Entre todos pusieron su granito de arena, Milena logró sonreír... los invitados, a pesar de ser familia y amigos, no se reconocían como tal: Alfredo el dulcero; Andrea la precavida, hija mayor, con su novio Adrián; La China — así le decían, por sus facciones —; Isabel, nieta de los Mendiola; Rosendo el albañil y Rodomira la jefa de la casa, la única que tomaba las decisiones... capaz de armar una fiesta y también organizar un velorio, siempre con una lista y un lápiz, anotando todo, hasta lo más insignificante.
La reunión era para celebrar el cumpleaños setenta de Rodomira, quien se mantenía muy bien, caminando varios kilómetros diarios, untándose grasa de venado en las articulaciones, sin dejar de usar maquillaje... una mujer muy interesante, con mucho amor a la vida.
La fiesta era todo un éxito, en una esquina brillaba Milena, hija más joven de la homenajeada, llena de sueños de príncipes; era capaz de hablar nueve idiomas... hasta se comunicaba con algunos animalitos, una suerte de sexto sentido. Tenía muchos pretendientes, sin embargo, el hombre de sus sueños no acababa de llegar.
De pronto, hizo su entrada una invitada más, Miriam, la vecina, portando una caja de color verde. Todos se miraron, intrigados.
— Te traje algo que falta en esta casa — le dijo a Rodomira entregándole la cajita.
¡En una casa faltan tantas cosas! Todos se asomaron, intrigados, mientras Rodomira abría la tapa. Al ver su contenido comenzaron a soltar carcajadas, aquello parecía un buen chiste. ¿Una jicotea?

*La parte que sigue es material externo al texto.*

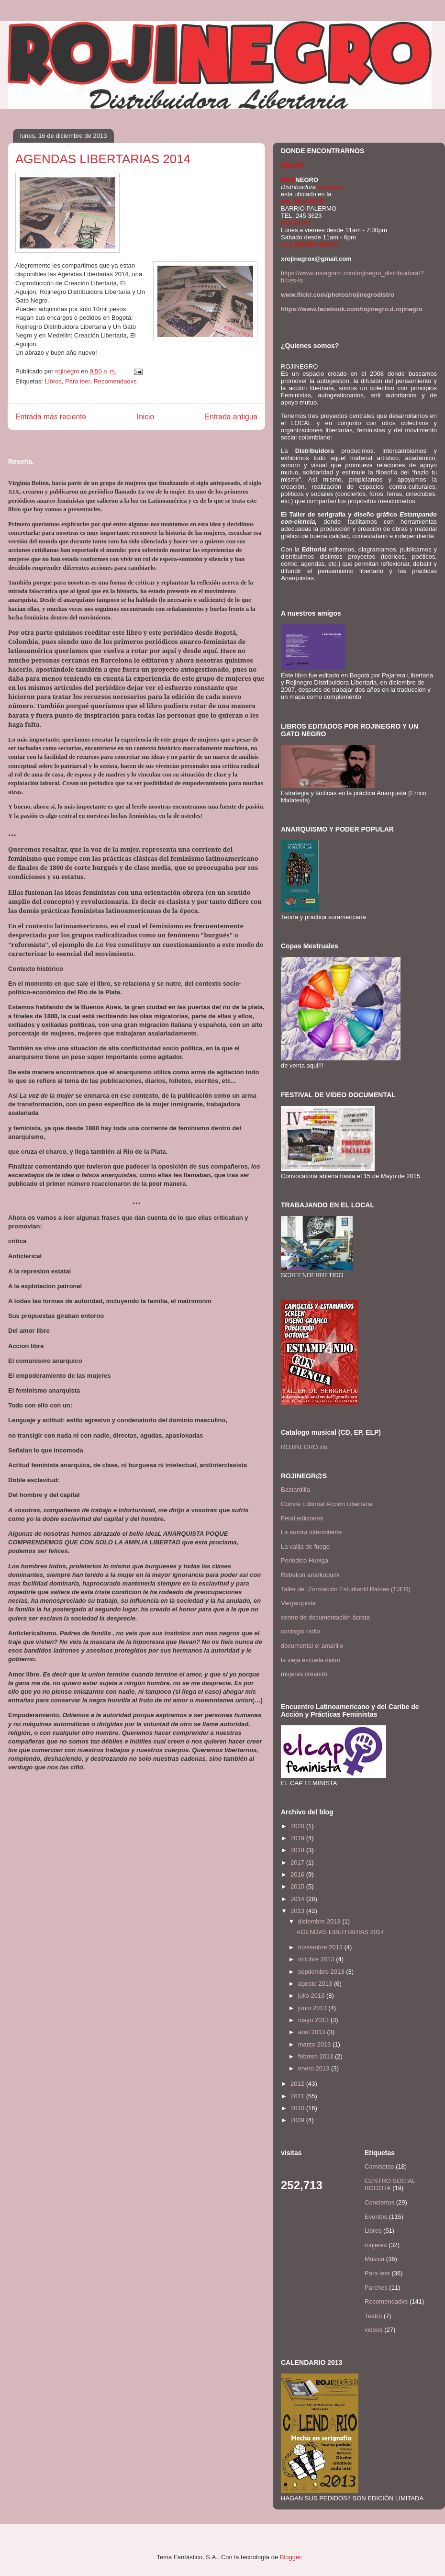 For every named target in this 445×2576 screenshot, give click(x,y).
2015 (298, 1886)
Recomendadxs (114, 381)
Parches (376, 2287)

La alegría de Rodomira no se notó, ¿qué regalo era ese? Ya que no era una lamparita de adorno, o un cenicero para reponer el que se rompió en la fiesta pasada, ella esperaba por lo menos un loro exótico, o un perro de porcelana de esos que se han puesto de moda. Mientras tanto, Miriam, fanática de todo lo que fuera brujería, sugería que dejaran a la tortuga caminar libremente por la casa, que el animalito, limpiaría el ambiente y uniría a la familia como dios manda.
Alfredo, para salvar la situación, la tomó en sus manos y pidió que les tiraran una foto. Por cierto, era una jicotea muy moderna, su carapacho era de color amarillo brillante con dibujos verdes. Gracias al chiste del dulcero, la fiesta cerró con broche de oro.
Al día siguiente, se preparaba un buen café, mientras todos organizaban su nuevo día. Milena se había quedado a dormir, como en muchas ocasiones, le daba miedo dormir en su casita, que estaba alejada de la ciudad, pero en fin, allí fue donde Rodomira, la mandó a vivir. Adrián y Andrea sí vivían en la casa, no era fácil despojarlos de la propiedad, aunque la dueña planeaba mandarlos para el Callejón de las Merluzas, un pueblecito cerca del mar.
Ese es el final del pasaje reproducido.